THE FACT OF THE MATTER
The build-up to Christmas, despite its joy and celebration, can be an expensive time as banking figures annually show. Despite it leaving large holes in many pockets, we yearly throw caution to the wind with the quip, Sure feck it, it’s Christmas! And nowhere more so than the fact that this Christmas is the first we get to celebrate in a normal fashion following two Christmases in lockdown.
The norm has been one in eight people saying Christmas will leave them in debt as they typically pay their way through loans and credit cards, with one in four confessing that their festive spending causes endless worry.
Consumers are expected to spend an average of €1,200 on Christmas this year, a 20 per cent increase on 2021, says the Competition and Consumer Protection Commission (CCPC).
This year, too, will be a new and different worry for so many, with inflation and surging energy costs.
A staggering almost 900,000 people have been forced to go without basic necessities this year, of whom 250,000 are children, according to figures from the Central Statistics Office (CSO). One in six of us has experienced “enforced deprivation”, with 876,125 people affected — an increase of 184,538 on 2021.
A damning indictment of our State
The Income and Living Conditions Deprivation Rate 2022 survey reveals 249,696 children in Ireland are experiencing deprivation — an increase of almost 45,000 since 2021
Social Justice Ireland’s research and policy analyst Susanne Rogers says the figures show that so many people still struggle to achieve a basic standard of living. And then there’s the 11,300 plus and rising homeless.

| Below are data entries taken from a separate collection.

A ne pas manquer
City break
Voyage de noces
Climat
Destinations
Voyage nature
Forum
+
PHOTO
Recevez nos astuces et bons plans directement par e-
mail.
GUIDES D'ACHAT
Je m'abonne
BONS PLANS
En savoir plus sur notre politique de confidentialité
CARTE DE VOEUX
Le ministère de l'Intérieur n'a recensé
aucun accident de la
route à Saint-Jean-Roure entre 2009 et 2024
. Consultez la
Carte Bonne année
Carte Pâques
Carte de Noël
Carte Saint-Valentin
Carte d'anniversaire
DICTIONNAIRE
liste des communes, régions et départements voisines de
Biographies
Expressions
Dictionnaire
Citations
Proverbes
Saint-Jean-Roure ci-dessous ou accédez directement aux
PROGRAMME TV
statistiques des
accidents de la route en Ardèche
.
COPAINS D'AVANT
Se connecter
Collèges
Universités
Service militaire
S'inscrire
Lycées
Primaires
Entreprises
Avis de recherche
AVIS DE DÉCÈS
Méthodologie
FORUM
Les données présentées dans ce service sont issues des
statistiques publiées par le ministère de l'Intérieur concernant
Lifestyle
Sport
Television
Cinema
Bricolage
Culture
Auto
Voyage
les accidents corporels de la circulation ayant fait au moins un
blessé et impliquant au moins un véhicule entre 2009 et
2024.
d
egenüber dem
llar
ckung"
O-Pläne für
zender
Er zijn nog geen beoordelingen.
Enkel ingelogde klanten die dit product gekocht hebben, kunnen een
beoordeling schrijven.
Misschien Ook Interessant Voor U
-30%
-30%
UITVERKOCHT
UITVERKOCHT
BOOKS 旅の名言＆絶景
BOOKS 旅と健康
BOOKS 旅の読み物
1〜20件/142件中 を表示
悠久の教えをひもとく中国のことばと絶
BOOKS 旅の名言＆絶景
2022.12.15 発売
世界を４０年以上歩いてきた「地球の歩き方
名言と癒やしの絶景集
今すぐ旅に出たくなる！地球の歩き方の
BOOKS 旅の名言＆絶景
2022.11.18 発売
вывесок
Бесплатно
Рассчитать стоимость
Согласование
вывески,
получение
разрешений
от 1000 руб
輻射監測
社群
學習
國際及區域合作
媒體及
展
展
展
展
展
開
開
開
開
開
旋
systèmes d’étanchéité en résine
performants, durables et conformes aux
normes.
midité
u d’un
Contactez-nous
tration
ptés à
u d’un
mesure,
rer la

St Vincent de Paul’s Rose McGowan says this is the “worst year” she has witnessed for hard-hit families going without food and heat to cut down on costs. The charity is receiving up to 1,200 requests for help every day and this figure will continue to increase in the run-up to Christmas.
“It’s at that stage where we find people start to panic. Even though it’s Christmas, everyday stuff still goes on. Food, energy and rent all still has to be paid for and now we have the stress of Christmas on top of that,” she says.
“People are cutting back on food and certainly parents are going without food in order to make sure their children are fed,” she says. “It’s affecting their health and mental health. Every call is either for food or energy and, in a lot of cases, for rent.”
And this is not just about social welfare recipients. People on low income, people on disability, single parents, it’s everybody. There’s no spare cash for any crisis in people’s lives.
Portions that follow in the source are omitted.